AVAILABLE RECORDS START

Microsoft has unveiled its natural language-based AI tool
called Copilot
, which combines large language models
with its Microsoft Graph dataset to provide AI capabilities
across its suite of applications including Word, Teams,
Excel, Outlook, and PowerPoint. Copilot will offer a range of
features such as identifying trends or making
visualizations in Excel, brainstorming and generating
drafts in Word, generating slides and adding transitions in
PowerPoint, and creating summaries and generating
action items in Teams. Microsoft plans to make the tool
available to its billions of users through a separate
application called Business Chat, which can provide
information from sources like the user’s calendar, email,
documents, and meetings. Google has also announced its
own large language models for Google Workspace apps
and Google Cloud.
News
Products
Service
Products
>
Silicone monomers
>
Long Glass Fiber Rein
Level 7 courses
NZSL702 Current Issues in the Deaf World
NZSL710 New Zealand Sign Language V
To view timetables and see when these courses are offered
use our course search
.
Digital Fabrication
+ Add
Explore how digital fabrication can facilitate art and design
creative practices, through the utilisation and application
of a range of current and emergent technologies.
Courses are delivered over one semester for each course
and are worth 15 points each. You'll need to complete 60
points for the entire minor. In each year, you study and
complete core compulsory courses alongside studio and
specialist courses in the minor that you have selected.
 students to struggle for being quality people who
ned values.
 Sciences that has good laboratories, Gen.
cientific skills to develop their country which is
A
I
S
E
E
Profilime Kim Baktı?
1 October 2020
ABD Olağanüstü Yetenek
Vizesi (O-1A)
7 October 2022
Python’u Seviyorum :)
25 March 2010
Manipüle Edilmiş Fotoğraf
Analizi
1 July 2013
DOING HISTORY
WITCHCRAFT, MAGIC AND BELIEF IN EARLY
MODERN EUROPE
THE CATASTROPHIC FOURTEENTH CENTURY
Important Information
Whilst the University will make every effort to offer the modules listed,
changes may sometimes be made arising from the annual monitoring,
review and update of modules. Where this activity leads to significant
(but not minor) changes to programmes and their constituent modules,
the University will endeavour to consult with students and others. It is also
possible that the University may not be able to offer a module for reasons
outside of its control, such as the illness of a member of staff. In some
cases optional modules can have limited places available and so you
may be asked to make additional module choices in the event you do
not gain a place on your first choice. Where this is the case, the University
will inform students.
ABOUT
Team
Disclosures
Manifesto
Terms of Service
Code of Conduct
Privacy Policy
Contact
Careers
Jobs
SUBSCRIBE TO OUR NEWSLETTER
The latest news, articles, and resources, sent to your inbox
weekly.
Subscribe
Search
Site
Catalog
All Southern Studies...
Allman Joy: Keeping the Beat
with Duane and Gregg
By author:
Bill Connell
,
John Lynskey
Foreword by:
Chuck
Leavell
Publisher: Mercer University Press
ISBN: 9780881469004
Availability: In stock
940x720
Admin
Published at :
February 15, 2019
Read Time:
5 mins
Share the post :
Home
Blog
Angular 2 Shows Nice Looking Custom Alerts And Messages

AVAILABLE RECORDS END

_WHAT THIS TASK INVOLVES_
Among the lines of the material above, tally those containing "range" and respond with the total only.

_ANSWER FOR THIS EXERCISE_
2